A aprovação pela Agência Nacional de Vigilância Sanitária (Anvisa) se deu em outubro passado, e a venda, antes restrita às farmácias de manipulação mediante receita, começou semanas depois. A substância recebeu da entidade a controversa classificação de suplemento alimentar – em nota, a Anvisa justificou se tratar de “categoria de produtos destinada à complementação da dieta de pessoas saudáveis com substâncias presentes nos alimentos, incluindo nutrientes e substâncias bioativas, onde se enquadra a melatonina”.
O consumo diário máximo não deve ultrapassar 0,21 miligrama, e as embalagens, orienta a Anvisa, “deverão conter advertência de que o produto não deve ser consumido por gestantes, lactantes, crianças e pessoas envolvidas em atividades que requerem atenção constante”.

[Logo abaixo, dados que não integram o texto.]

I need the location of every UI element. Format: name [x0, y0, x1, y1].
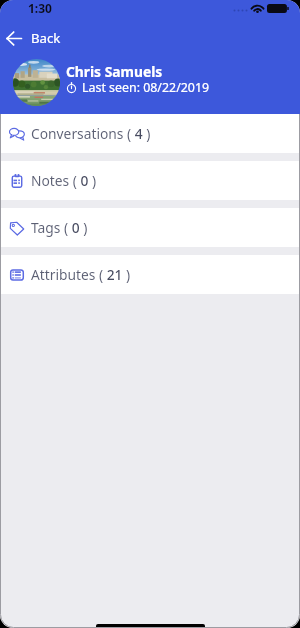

Produzida pela glândula pineal, no cérebro, a melatonina é um hormônio, essencial para a regulação do ciclo de sono e vigília. A suplementação para quem tem déficit na produção é muito específica, e profissionais de saúde se preocupam com o uso indiscriminado que o fácil acesso pode provocar.
Quem sofre de insônia deve introduzir a chamada higiene do sono em sua rotina e, na persistência da dificuldade para dormir, procurar orientação médica.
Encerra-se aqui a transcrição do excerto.